When I was in Germany, I wanted to see Burg Eltz with all my heart. Unfortunately, it wasn’t tourist season and a random weekday, so no buses went to the castle. I took the train as close as I could get, then hiked for three hours. I wanted to see Burg Eltz, so I did. Had I been with someone else, they could have deterred me from going, but I find that having to work harder to get to something makes the reward so much sweeter.
On the other hand, traveling alone is hard. It forces you to rely solely on yourself and you are your own constant company. As someone that struggles with anxiety and depression, it’s not an easy feat. I’ve learned that I have a three-day rule. I can spend three days by myself, without meeting or talking to other people and be fine, but after three I need to have an intelligent, face to face conversation with someone or I find myself in a dark place. Even though I’m fortunate to have friends around the world, talking through the internet can’t replace a human’s presence.
Vice-versa, I can only handle three days with constant company. If I’m traveling with someone, I find that after three days I need my own space and the ability to recharge. I consider myself an extrovert, but I still need time to myself.
4. It’s Not a Vacation
I find that many people think that I’m on a year-long vacation and have the misconception that all I do is go on tours and party. What they don’t understand is that I am working, I’m trying to build a life for myself by being an entrepreneur and not every day is easy.
When you travel, you are constantly being pushed outside of your comfort zone. You’re forced to venture beyond your routine and find new ways to communicate or navigate a new city. Your mind and body get exhausted being in a constant state of unknown and it’s important to listen to what you need.
The past few months I learned a valuable lesson about traveling and it’s not to overdo it. I made a travel plan of three months with 10 days in each city. After not even two months, I found myself exhausted, drained, and on the verge of a breakdown. I was too stubborn to admit defeat and tried to continue on. I learned the hard way that you need to find rest and routine with a transient lifestyle.

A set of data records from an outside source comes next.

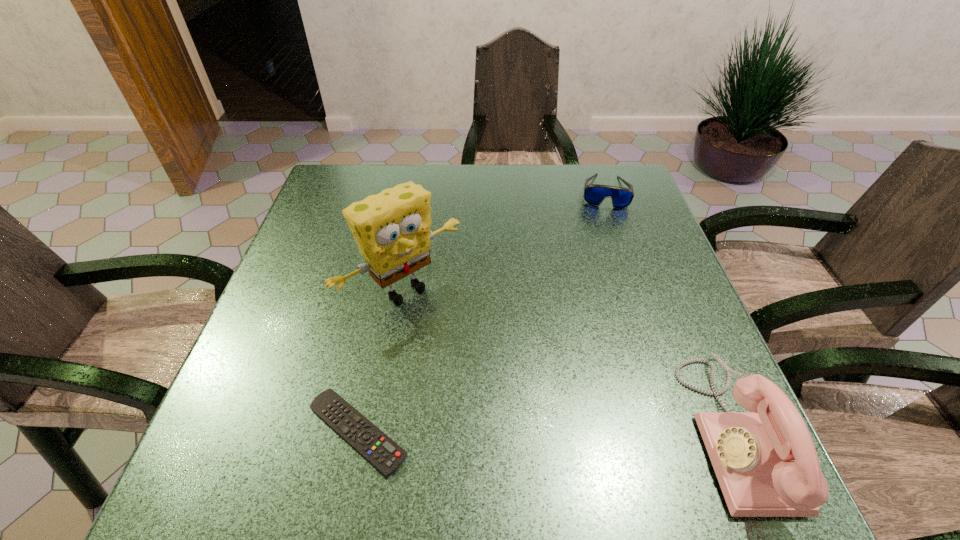 The image size is (960, 540). I want to click on vacant space located 0.250m on the face of the tallest object, so click(x=517, y=400).

Image resolution: width=960 pixels, height=540 pixels. I want to click on free space located on the face of the tallest object, so click(x=461, y=342).

In order to click on blank space located on the face of the tallest object in this screenshot , I will do `click(492, 374)`.

Identify the location of vacant space located on the front-facing side of the third tallest object. The image size is (960, 540). (600, 303).

What are the coordinates of `vacant region located 0.220m on the front-facing side of the third tallest object` in the screenshot? It's located at (602, 264).

The height and width of the screenshot is (540, 960). I want to click on free location located on the front-facing side of the third tallest object, so click(600, 294).

Where is `object positioned at the far edge`? object positioned at the far edge is located at coordinates (594, 194).

Image resolution: width=960 pixels, height=540 pixels. What are the coordinates of `remote control located at the near edge` in the screenshot? It's located at (385, 455).

The image size is (960, 540). Identify the location of telephone positioned at the near edge. (765, 460).

The width and height of the screenshot is (960, 540). What are the coordinates of `remote control present at the left edge` in the screenshot? It's located at (385, 455). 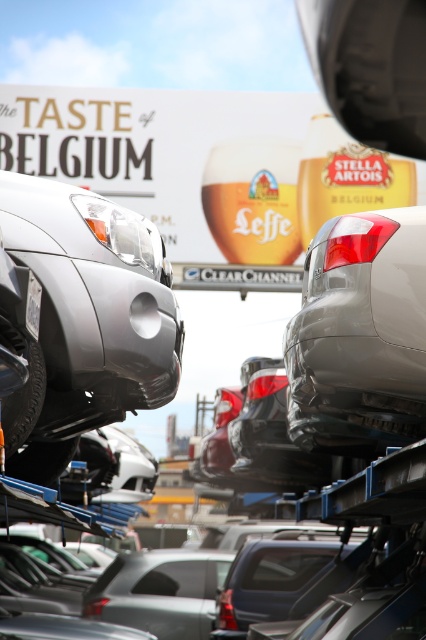 Question: Is satin silver car at left to the right of white plastic license plate at center from the viewer's perspective?

Choices:
 (A) yes
 (B) no

Answer: (B)

Question: Among these points, which one is farthest from the camera?

Choices:
 (A) (25, 308)
 (B) (146, 291)

Answer: (B)

Question: Which object appears closest to the camera in this image?

Choices:
 (A) white plastic license plate at center
 (B) satin silver car at upper right

Answer: (A)

Question: Is satin silver car at upper right below white plastic license plate at center?

Choices:
 (A) no
 (B) yes

Answer: (B)

Question: Does satin silver car at left appear over satin silver car at upper right?

Choices:
 (A) yes
 (B) no

Answer: (A)

Question: Estimate the real-world distances between objects in this image. Which object is closer to the satin silver car at upper right?

Choices:
 (A) satin silver car at left
 (B) white plastic license plate at center

Answer: (A)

5. Travel Gives You Patience and Understanding
On the road, you realize how many things are out of your control. A plane delay, traffic, an internet outage, etc are things you know you can’t fix. Being able to identify what is in your control and what’s not, helps you to alleviate stress in your life. When I found out that the train I was on would be delayed for another five hours, instead of being angry or getting worked up about it, I relished the fact that I had offline work saved on my computer and a good book that I could lose myself in to pass the time.
You start to realize that the problems you have are much smaller than what other people suffer. In India, I saw men, women, and children living in conditions that would be appalling to most Westerners. Girls that looked no older than 15 working in the fields of Rajasthan and carrying large bundles of straw on their heads, when they could be in school. People living in houses made out of whatever the owners could find, rubbish, rocks, tarps, and even cow dung. Or a small Indian boy trying to sell wilted roses on the hot roads of Delhi so that he can help feed his siblings.
When you see different cultures and different standards of living it opens your eyes to how fortunate we are to have the opportunities available to us. We take for granted how easy it is to get safe drinking water, or go to school so you can someday have a career, or even speak English fluently.
These experiences have opened my eyes to better understand who I am as a person and how big the world truly is. I don’t regret for an instant taking this jump into the unknown. I don’t have the monetary safety net or steady income that I did a year ago, but I find my life rich with experiences and friends instead. In fifty years, when I look back on my life and what I’ve achieved, I know I can safely say that I have no regrets, just memories and people that have changed me.